-- Data for review follows --

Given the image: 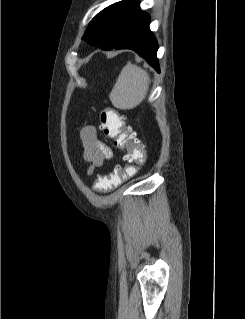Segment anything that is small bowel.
Here are the masks:
<instances>
[{"instance_id":"1","label":"small bowel","mask_w":245,"mask_h":319,"mask_svg":"<svg viewBox=\"0 0 245 319\" xmlns=\"http://www.w3.org/2000/svg\"><path fill=\"white\" fill-rule=\"evenodd\" d=\"M84 146V158L90 164V169L100 167L104 161L112 157V151L98 136L94 126H86L81 132Z\"/></svg>"}]
</instances>
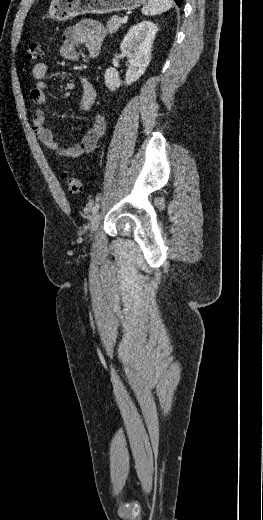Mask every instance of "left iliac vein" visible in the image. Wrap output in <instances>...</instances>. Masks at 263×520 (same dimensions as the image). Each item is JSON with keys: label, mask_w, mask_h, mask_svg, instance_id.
<instances>
[{"label": "left iliac vein", "mask_w": 263, "mask_h": 520, "mask_svg": "<svg viewBox=\"0 0 263 520\" xmlns=\"http://www.w3.org/2000/svg\"><path fill=\"white\" fill-rule=\"evenodd\" d=\"M101 215L100 213H95L91 220V233H95V231L98 229L99 223H100Z\"/></svg>", "instance_id": "obj_1"}]
</instances>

-- Data for review concluded --

* _Your goal_: Every line from the one containing "Mask every instance" through the last line of the records is to be reproduced exactly, with pictures left out and nothing else given.

* _Answer_:
Mask every instance of "left iliac vein" visible in the image. Wrap output in <instances>...</instances>. Masks at 263×520 (same dimensions as the image). Each item is JSON with keys: label, mask_w, mask_h, mask_svg, instance_id.
<instances>
[{"label": "left iliac vein", "mask_w": 263, "mask_h": 520, "mask_svg": "<svg viewBox=\"0 0 263 520\" xmlns=\"http://www.w3.org/2000/svg\"><path fill=\"white\" fill-rule=\"evenodd\" d=\"M101 215L100 213H95L91 220V233H95V231L98 229L99 223H100Z\"/></svg>", "instance_id": "obj_1"}]
</instances>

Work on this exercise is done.